- Contemporary advertisement
- Directed by: Beaumont Smith
- Written by: Beaumont Smith
- Produced by: Beaumont Smith
- Starring: Tal Ordell Fred MacDonald
- Cinematography: A. O. Segerberg
- Production company: Beaumont Smith Productions
- Distributed by: Beaumont Smith Kookaburra Films
- Release date: 28 January 1918;
- Running time: 4,000 feet
- Country: Australia
- Language: silent

= The Hayseeds' Melbourne Cup =

The Hayseeds' Melbourne Cup is a 1918 Australian rural comedy from director Beaumont Smith. It was the fourth in his series about the rural family, the Hayseeds, and centers on Dad Hayseed entering his horse in the Melbourne Cup.

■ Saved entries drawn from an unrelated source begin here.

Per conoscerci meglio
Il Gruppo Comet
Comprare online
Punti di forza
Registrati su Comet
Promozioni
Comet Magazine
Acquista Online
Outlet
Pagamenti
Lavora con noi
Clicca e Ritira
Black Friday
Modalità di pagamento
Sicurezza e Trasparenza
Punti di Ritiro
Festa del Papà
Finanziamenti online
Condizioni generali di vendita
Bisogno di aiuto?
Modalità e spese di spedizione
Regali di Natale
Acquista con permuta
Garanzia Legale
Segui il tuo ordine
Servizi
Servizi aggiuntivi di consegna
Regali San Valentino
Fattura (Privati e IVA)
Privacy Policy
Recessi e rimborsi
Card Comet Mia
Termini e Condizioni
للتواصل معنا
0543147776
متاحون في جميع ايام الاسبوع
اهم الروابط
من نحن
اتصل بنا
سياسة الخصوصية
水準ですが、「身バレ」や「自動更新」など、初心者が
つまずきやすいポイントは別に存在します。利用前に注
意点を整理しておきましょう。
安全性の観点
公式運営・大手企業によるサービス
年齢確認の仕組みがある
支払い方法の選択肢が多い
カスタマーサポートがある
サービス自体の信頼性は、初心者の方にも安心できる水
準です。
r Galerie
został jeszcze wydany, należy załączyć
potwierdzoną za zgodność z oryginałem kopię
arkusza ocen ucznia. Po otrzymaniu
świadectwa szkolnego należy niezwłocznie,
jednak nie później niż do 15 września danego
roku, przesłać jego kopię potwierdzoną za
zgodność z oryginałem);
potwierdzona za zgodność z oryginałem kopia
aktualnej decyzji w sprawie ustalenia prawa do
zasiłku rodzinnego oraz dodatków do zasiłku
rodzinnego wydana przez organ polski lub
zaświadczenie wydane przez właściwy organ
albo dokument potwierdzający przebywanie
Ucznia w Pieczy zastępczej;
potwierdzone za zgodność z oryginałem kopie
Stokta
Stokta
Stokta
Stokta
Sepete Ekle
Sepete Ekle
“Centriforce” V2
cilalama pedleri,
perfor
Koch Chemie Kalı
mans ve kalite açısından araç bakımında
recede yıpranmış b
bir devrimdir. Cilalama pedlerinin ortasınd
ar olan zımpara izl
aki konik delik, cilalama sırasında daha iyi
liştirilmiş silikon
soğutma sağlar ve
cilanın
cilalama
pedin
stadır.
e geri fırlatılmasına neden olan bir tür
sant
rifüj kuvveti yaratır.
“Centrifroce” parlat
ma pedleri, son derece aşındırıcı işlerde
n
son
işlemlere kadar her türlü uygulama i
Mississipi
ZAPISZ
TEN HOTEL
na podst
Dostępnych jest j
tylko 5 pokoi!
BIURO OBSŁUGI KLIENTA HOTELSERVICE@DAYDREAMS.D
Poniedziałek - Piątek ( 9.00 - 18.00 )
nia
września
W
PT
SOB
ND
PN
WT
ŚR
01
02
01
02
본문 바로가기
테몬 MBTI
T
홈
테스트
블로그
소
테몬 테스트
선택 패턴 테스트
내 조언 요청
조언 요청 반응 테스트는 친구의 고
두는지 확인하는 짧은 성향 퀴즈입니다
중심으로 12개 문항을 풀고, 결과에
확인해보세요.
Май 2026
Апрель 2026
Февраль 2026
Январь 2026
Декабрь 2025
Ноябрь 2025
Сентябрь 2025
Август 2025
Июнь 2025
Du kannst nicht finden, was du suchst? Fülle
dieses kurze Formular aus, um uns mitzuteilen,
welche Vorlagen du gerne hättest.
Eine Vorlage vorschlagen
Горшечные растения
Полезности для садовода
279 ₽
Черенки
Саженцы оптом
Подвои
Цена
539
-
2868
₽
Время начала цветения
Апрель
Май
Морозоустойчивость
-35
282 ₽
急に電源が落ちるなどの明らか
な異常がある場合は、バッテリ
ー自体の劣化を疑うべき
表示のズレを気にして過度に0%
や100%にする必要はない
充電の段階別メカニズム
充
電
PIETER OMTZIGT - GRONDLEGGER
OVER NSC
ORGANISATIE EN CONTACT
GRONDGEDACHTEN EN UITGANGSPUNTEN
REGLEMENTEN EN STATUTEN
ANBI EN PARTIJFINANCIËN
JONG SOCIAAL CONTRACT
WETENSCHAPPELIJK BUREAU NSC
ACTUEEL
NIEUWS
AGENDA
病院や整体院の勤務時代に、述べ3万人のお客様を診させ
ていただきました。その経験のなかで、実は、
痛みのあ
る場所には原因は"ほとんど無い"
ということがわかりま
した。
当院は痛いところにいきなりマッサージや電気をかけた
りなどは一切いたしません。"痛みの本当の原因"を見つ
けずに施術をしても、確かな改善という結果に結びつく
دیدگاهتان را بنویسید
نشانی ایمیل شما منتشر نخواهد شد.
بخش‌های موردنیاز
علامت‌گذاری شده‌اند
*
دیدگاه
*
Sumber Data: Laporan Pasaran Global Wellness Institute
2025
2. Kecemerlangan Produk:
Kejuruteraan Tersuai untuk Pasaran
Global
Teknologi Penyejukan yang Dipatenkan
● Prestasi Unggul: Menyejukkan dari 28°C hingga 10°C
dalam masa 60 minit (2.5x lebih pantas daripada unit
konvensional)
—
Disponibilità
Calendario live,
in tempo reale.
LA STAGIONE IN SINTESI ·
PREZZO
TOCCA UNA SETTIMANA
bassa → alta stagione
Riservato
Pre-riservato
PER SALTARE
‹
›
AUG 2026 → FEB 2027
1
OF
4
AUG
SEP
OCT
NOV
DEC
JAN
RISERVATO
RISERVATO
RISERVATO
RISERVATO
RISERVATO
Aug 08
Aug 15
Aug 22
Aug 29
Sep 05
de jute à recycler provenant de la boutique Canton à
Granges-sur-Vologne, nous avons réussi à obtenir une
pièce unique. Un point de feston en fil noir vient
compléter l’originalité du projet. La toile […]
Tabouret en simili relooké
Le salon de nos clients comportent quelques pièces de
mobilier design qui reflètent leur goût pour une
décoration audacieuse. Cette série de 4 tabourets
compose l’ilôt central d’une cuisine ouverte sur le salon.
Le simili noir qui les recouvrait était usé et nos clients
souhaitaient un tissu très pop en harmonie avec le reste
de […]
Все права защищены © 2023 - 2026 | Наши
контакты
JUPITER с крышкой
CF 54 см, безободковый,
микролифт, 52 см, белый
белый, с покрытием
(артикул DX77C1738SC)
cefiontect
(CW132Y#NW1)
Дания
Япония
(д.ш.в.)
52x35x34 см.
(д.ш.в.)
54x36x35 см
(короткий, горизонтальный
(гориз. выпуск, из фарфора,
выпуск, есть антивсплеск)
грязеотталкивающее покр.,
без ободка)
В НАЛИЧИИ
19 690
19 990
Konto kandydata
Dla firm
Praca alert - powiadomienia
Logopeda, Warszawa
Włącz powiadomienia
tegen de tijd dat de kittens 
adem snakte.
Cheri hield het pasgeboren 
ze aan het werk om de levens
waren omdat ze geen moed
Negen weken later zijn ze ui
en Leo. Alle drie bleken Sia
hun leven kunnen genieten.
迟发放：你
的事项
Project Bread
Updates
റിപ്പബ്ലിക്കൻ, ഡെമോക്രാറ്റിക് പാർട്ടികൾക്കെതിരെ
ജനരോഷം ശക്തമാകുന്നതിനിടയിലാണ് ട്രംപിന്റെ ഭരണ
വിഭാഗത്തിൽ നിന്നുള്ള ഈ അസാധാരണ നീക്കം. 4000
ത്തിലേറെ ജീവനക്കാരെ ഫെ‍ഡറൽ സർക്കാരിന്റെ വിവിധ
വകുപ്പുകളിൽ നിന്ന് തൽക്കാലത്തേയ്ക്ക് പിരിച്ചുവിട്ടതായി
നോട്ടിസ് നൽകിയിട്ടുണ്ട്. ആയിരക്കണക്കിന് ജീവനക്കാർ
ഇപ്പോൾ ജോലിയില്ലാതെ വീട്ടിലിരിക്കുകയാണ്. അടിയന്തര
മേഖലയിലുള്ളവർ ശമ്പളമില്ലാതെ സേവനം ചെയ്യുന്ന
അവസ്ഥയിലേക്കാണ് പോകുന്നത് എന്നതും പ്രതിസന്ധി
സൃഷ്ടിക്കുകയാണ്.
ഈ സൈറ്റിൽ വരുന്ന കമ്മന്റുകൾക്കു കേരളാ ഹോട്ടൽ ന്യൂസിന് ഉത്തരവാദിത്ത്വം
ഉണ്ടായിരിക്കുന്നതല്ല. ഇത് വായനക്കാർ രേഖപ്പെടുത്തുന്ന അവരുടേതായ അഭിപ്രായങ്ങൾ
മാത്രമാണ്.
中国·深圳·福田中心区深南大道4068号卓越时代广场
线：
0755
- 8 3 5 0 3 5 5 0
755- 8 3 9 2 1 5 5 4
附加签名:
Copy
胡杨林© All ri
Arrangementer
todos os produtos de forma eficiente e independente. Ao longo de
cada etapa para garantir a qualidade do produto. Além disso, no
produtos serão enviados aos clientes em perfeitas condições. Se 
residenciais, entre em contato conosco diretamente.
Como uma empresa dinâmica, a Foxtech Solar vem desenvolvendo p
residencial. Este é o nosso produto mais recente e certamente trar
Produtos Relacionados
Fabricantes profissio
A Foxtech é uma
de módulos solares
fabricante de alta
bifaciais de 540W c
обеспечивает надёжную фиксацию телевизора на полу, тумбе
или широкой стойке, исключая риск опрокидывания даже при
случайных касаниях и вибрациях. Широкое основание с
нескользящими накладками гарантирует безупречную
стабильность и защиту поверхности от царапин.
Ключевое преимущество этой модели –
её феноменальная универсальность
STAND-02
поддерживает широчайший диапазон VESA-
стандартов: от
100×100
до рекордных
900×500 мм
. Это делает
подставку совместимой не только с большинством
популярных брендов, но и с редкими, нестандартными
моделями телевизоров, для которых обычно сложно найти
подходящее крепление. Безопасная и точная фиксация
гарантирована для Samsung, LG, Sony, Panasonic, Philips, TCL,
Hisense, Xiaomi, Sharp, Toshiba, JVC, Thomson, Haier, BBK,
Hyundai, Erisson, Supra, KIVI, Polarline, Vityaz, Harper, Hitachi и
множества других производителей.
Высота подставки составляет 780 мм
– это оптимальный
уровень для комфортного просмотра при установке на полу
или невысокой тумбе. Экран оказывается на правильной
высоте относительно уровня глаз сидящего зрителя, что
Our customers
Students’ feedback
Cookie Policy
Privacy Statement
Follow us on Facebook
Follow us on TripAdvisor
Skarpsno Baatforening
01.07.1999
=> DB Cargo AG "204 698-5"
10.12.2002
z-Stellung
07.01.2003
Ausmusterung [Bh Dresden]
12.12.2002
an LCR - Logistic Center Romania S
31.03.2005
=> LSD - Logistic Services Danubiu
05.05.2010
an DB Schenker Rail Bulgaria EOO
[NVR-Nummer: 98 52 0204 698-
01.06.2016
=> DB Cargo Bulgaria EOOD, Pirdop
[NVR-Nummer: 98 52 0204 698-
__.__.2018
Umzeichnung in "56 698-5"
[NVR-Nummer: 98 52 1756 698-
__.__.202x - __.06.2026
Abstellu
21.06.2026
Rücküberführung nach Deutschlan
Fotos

It is considered a lost film.

==Synopsis==
Dad Hayseed buys a horse for £20 called Cornstalk and it starts winning so many local races he decides to enter it in the Melbourne Cup. He is accompanied by his son Jim (the trainer), cousin Harold (jockey) and Mum Hayseed. Jim falls in love with an actress, and Mum has a nightmare about washing steps of Parliament House. On the race day, Mum boils a billy at Flemington and Cornstalk wins the race despite the efforts of a crooked bookmaker.

==Cast==
- Fred MacDonald as Jim Hayseed
- Tal Ordell as Dad Hayseed
- Harry McDonna as Cousin Harold
- Gladys Leigh as Mrs Hayseed
- Guy Hastings
- Ethel Grist
- Mattie Ive
- Jessie Dale
- Driscoll

==Production==
Each of the first four Hayseeds movies had been filmed in a different state to maximise box-office appeal. This one was shot in Melbourne Victoria in November 1917. It included footage from the real 1917 Melbourne Cup Carnival, as well as Parliament House, Flinders Street Station, Collins Street, Bourke Street, and the stables belonging to famous horse trainer James Scobie.

It was followed by Townies and Hayseeds.